Kasich -- who suspended his 2016 presidential bid in May of that year, and only claimed a win in his home state of Ohio after consistently lagging far behind Trump in all major polls -- said he has a slew of advisers analyzing his prospective candidacy every day.
"All options are on the table," Kasich said, including running as an Independent if he cannot secure the Republican Party nomination. "We look every day -- I have a team of people who look every day at the factors that go into a consideration like that. We assess it, and at some point I will make a decision."
Kasich said Republicans performed well in Ohio during the 2018 midterm elections and got "smashed" elsewhere because the GOP in Ohio used a different "road map" -- one focused on "hopefulness."
Republicans last month secured a veto-proof majority in the Ohio State Legislature, and won not only the gubernatorial contest but all four down-ticket races. Trump won Ohio by nearly 10 points in the 2016 presidential race, and several political analysts now say the state -- owing in part to changing demographics -- is no longer the swing state it historically has been.
"You can't ignore your allies. You can't just do things on your own -- 'America First,'" Kasich said, referring to the president's campaign slogan and stated principle of governance.
Primary challenges can severely damage sitting presidents, even though primary challengers themselves have not won the presidency in the modern era. Pat Buchanan's 1992 race against President George H.W. Bush for the Republican nomination demonstrated the influence of the party's hard-right wing, and Ted Kennedy's 1980 bid against President Jimmy Carter deeply divided Democrats just as Republicans united behind then-nominee Ronald Reagan.
Kasich specifically suggested Trump had erred by not pushing a prospective deal this summer to provide border wall funding in exchange for a pathway to citizenship for Deferred Action for Childhood Arrivals (DACA) recipients.
"A president can't just get everything they want," Kasich said. "I dont understand why he didn't make the deal. Give me a couple billion for the wall and in exchange for that we let the DACA people stay."
But House Republicans had overwhelmingly rejected that arrangement. The sprawling, compromise GOP immigration bill that would have provided a path to citizenship for young illegal immigrants while directing $25 billion for the construction of a border wall failed in the House despite encouragement from the president for Republicans to support it, by a 301-121 vote.

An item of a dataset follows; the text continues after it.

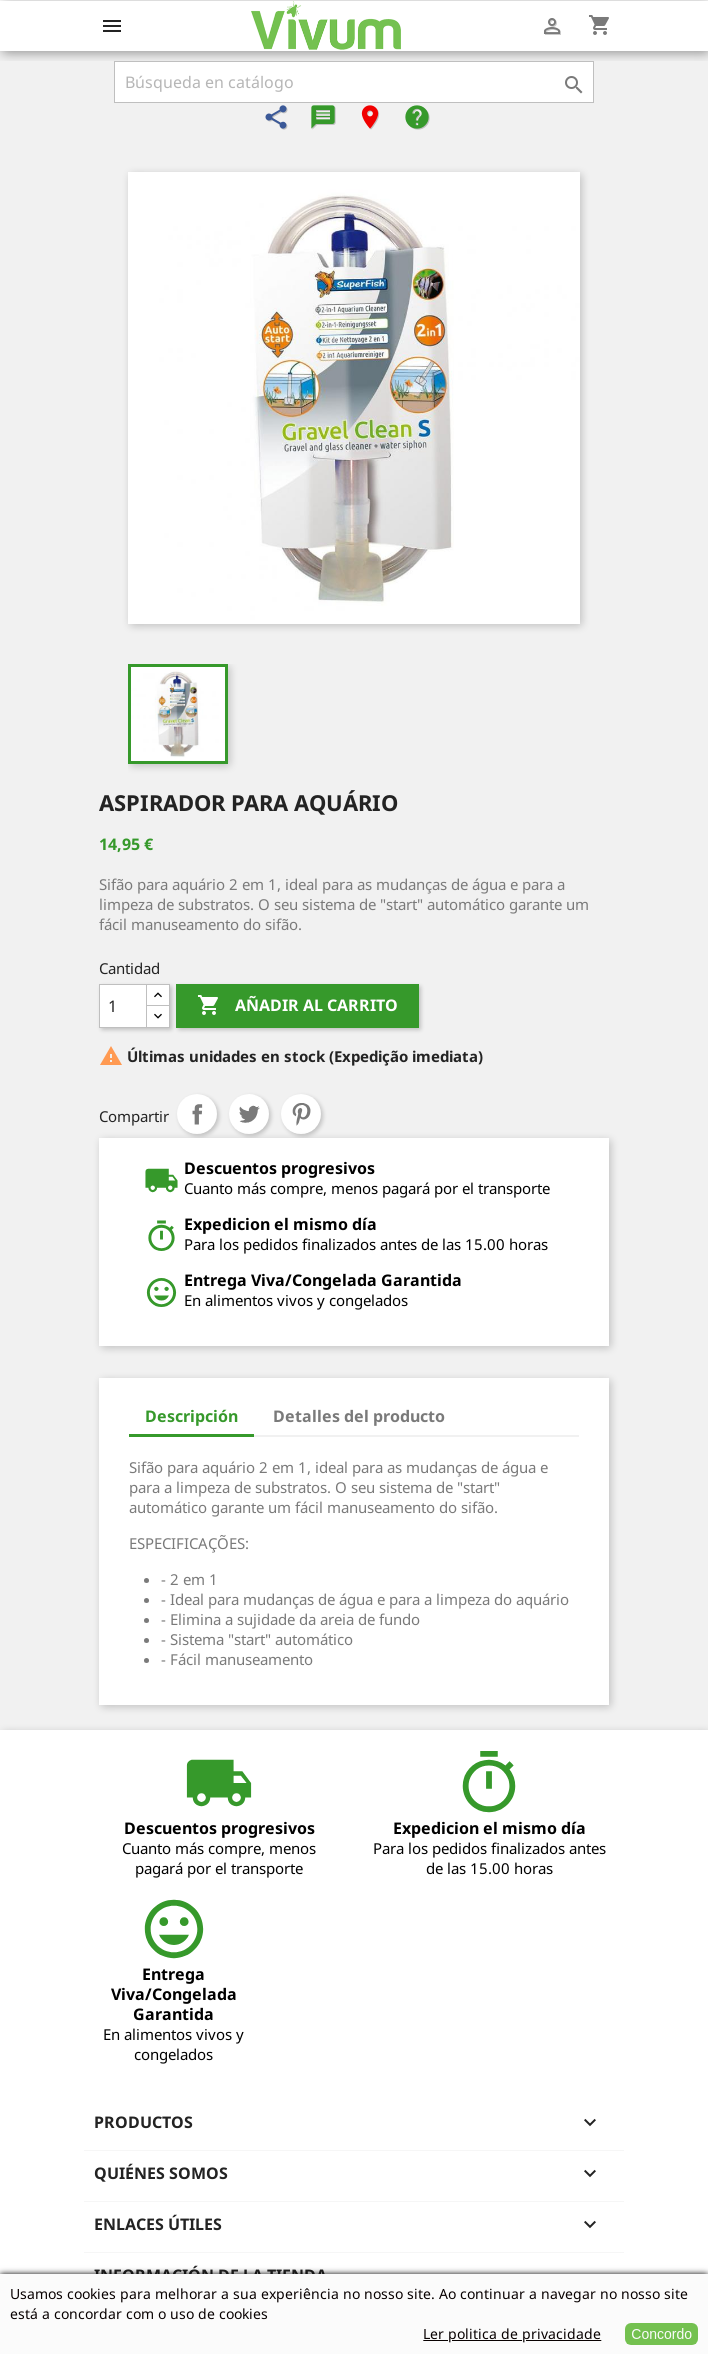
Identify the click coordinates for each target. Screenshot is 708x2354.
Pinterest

Kasich concluded by criticizing Trump's announced withdrawal of troops from Syria, saying that while the decision may have fulfilled a campaign promise, it was "precipitous" and came too quickly without proper warning to allies in the region.
"The implications of what all this means long-term for our foreign policy, for our domestic agenda, is really up in the air," Kasich said. "It concerns me a great deal."